Median network for the diagonal dataset for n=10.

For even larger numbers of taxa, the Median network superimposes some of the taxa, even though they have distinct sequences, and thus it cannot display all of the bipartitions, by definition. For example, for a taxon size of 20, taxon_9 and taxon_10 are superimposed, as shown in the next figure.

Median network for the diagonal dataset for n=20.

Network analysis of a 2-dimensional gradient

In the previous blog post I used the following dataset as an example of a genetic dataset with a 2-dimensional pattern of relationships among the taxa. Here the taxa form two series of overlapping groups, one defined by the pattern of Cs and the other by the pattern of Ts.

The grid dataset.

In the previous post I also illustrated the PCA ordination of this dataset, which shows a complicated 3-dimensional version of the 2-dimensional pattern.
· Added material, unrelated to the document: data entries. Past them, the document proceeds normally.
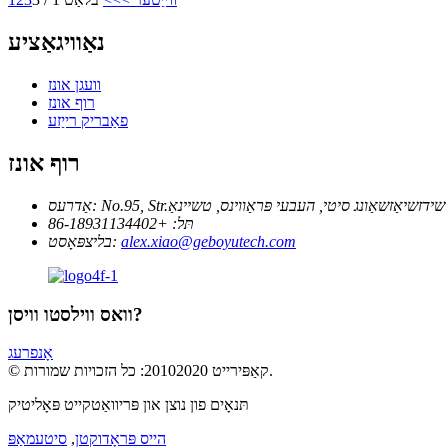
נאַוויגאַציע
וועגן אונז
רוף אונז
פאַבריק רייַזע
רוף אונז
'אַן, שידזשיאַזשאַונג סיטי, העבעי פּראַווינס, טשיינאַ
אַדרעס:
תּל:
+86-18931134402
alex.xiao@geboyutech.com
בליצפּאָסט:
וואס ווילסטו וויסן?
אָנפרעג
© קאַפּירייט 20102020: כל הזכויות שמורות.
תּנאָים פון נוצן און פּריוואַטקייט פּאָליטיק
הייס פּראָדוקטן
,
סיטעמאַפּ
On the other hand, the Median network perfectly reproduces the original 2-dimensional grid arrangement of the taxa, as shown next, so that the network diagram is exactly as expected.
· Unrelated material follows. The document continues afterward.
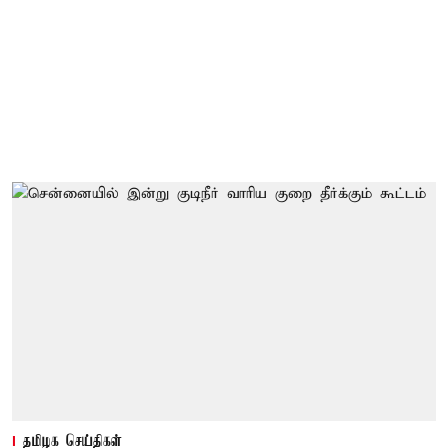
தமிழக செய்திகள்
Median network for the grid dataset.

Sadly, the NeighborNet analysis does not fare quite so well, as it produces a much more complicated arrangement of the taxa. This arrangement does approximately represent the original grid-like pattern contained in the data, but it is presented in an unnecessarily convoluted way.

NeighborNet for the grid dataset.

Conclusion

It appears that data-display networks can be used to display multidimensional information, in the same manner as an ordination analysis. These networks try to display all of the relevant bipartitions in the data, rather than simply displaying a scatter plot of the samples.

However, there are considerable differences in the ability of the various network analyses to display the patterns inherent in the original data. In particular, NeighborNet seems to be very effective for displaying 1-dimensional patterns, while Median networks are more effective for 2-dimensional patterns.

Finally, it is worth noting that David Bryant has already thought of comparing NeighborNet with a Multi-dimensional Scaling (MDS) ordination, using an empirical dataset (2006, Radiation and network breaking in Polynesian linguistics. In: Forster P, Renfrew C (eds) Phylogenetic Methods and the Prehistory of Languages. McDonald Institute Press, University of Cambridge, pp 111-118). He found that they approximately agreed with each other.